#### [Assignment]
Only lines containing the word "oder" belong in the answer; copy each one from the records.

*** Information shown

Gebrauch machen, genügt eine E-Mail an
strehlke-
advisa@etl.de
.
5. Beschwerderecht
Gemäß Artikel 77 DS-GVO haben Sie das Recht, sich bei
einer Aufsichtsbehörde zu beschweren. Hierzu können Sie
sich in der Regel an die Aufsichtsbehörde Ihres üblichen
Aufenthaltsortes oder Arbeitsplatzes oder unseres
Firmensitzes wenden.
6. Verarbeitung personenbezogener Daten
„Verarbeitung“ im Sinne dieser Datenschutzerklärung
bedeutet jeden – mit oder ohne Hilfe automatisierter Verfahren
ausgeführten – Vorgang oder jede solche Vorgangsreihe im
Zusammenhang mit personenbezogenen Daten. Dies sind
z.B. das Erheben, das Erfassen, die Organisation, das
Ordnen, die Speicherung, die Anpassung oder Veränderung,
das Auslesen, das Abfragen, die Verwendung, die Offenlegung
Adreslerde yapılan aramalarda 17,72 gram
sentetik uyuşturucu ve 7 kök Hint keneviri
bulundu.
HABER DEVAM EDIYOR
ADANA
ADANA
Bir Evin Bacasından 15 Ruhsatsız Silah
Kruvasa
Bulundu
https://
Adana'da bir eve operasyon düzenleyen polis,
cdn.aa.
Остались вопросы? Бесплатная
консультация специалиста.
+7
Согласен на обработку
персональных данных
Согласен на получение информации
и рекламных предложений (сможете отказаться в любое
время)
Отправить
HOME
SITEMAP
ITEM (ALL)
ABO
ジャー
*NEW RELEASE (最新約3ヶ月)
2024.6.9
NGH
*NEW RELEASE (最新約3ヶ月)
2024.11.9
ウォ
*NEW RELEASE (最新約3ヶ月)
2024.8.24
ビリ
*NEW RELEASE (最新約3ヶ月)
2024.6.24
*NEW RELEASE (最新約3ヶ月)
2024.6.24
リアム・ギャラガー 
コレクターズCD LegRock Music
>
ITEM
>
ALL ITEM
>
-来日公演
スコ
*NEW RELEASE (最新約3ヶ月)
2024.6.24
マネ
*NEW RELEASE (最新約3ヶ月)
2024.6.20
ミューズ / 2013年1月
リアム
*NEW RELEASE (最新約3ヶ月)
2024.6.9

******

#### [Finished task]
Aufenthaltsortes oder Arbeitsplatzes oder unseres
bedeutet jeden – mit oder ohne Hilfe automatisierter Verfahren
ausgeführten – Vorgang oder jede solche Vorgangsreihe im
Ordnen, die Speicherung, die Anpassung oder Veränderung,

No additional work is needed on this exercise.